Archive

Posts Tagged ‘Real Estate Tax’

Ontario Foreign Buyer Tax 2017

April 24, 2017 Leave a comment

On April 20th, the Ontario government announced a sweeping series of 16 different initiatives, all designed to slow the real estate market. Perhaps the most contentious proposal is to add a 15% tax for non-resident foreign buyers of residential real estate in southern Ontario. Here is my take on the new tax:

And here is a complete transcript of the video:

Hey there everybody. It’s Randy Selzer here. Welcome back to my real estate channel.

Today is kind of a red letter day. It’s actually April the 20th, 2017, and today our provincial government here in the province of Ontario rolled out a major initiative on real estate in trying to cool off the real estate market. They rolled out a plan with 16 different components that they’re going to be implementing, which is going to, I think, drastically affect the real estate market here locally.

Anyways, today we’re only going to talk about one thing, the first item out of the 16. That is the imposition of a foreign buyer’s speculation tax, is what they’re calling it, a non-resident speculation tax, which they’re going to be rolling out in the very near future, and, which will consist of a 15% tax to pay on closing when a foreigner, or a non-resident of Canada, purchases residential real estate in the province of Ontario.

Before we get into the details, this is going to apply for a large area of southern Ontario, basically going from Niagara Falls up to Hamilton, out to the west towards Kitchener-Waterloo, all throughout the GTA, north to Orillia and Barrie, over eastwards to the Kawarthas and Peterborough, so it’s a large chunk of southern Ontario where this tax will apply. Although it hasn’t been put into law yet, they have to put it through the legislature to make it into law, it will be retroactive to tomorrow, April the 21st. Anyone entering into an agreement of purchase and sale, if that purchaser does not live in Canada, and they’re a non-resident, non-Canadian, they will be obliged to pay a 15% tax on their purchase of residential property going forward. That’s going to be a major effect, I think, on the local market.

There are a number of different details, which they’ve released. I think some of the stuff is probably still being worked out. There’s going to be certain exemptions. For example, if a foreigner, non-resident, is married to a Canadian citizen, there will be no tax to pay. That’s interesting. I can foresee perhaps there will be a lot of marriages coming up to Canadians in the near future, because that will make them exempt from the tax. There’s also going to be some provisions where people can get their … If they pay the tax, they’ll be able to get that money back if they immigrate to Canada within four years of purchasing the property and paying the tax.
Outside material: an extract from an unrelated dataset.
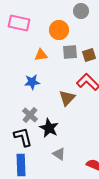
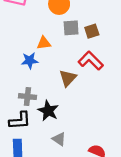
orange triangle: (41, 55) -> (44, 43), moved
gray cross: (30, 115) -> (27, 97), turned -35
black L-shape: (23, 137) -> (20, 121), turned 100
They can get that money back, apparently, with interest. That’s in the press release that the government put out.

Also, there’s going to be some special provisions for students. I believe what they said was that if a student has been going to school here for at least two years, that student may be able to purchase some property without paying the tax. That’s a good thing, because I know for a fact that there are a lot of parents who send their kids here for university, and they like to buy a condo for them to live in during the course of their studies, rather than pay rent. Hopefully that’s going to mitigate things a little bit.

Let’s talk a little bit about the history of the tax. This 15% tax was originally rolled out in British Columbia last year, in 2016, in the greater Vancouver area. The people there, the politicians there, were trying to do the same thing to slow down the booming Vancouver real estate market. Vancouver’s a little different, in that they determined that about 10^% of all the purchasers in Vancouver were foreign buyers, people from other countries who are buying property in the Vancouver area.

Toronto’s numbers are a little bit lower. We had to complete a survey last year conducted by Ipsos Reid, was mandatory for all of the realtors to do, and they were able to determine that in Toronto, it’s about half that amount. Somewhere between 4% and 5% of all the purchases, all the buyers in the Toronto area, are foreign buyers.

When Vancouver rolled out the tax last summer, there was an immediate effect. Basically, all the foreign buyers dried up. They stopped … Very few people are going to pay on a $1 million purchase of a home, very few people want to pay $150,000 in tax, in addition to the basic land transfer tax on the day they get their keys. I think very few people, no matter how wealthy you are, are willing to spend that kind of money just to pay a tax. That dried up right away. But an interesting thing happened in B.C., where the local buyers, Canadian buyers, also decided to step back, because they wanted to wait and see where the prices would fall. It became a self-fulfilling prophecy, and prices and activity did fall rather dramatically in the Vancouver area over the course of last summer and fall.

What we see now is that the Vancouver market seems to have picked up again, and even without foreign buyers, and it seems to be headed upwards once again. Whether or not this drop will happen here in the Toronto area, we’re not sure yet. Again, this was just announced this morning, and we’ll have to be watching the market very carefully going forward to see where it’s headed.

There’s something I’d like to mention. This was rolled out, again, this morning. They’re calling it a non-resident speculation tax. I have a problem with this, the way they’ve packaged this, because think about it. If a Canadian buys a house in Florida, does that automatically make them a speculator? Or if a wealthy Canadian buys a condo in New York City, does that automatically make them a speculator? Or could it just possibly be that they want to invest in that property in Florida, or in New York, just for their own benefit, or to rent out, or just simply as an investment?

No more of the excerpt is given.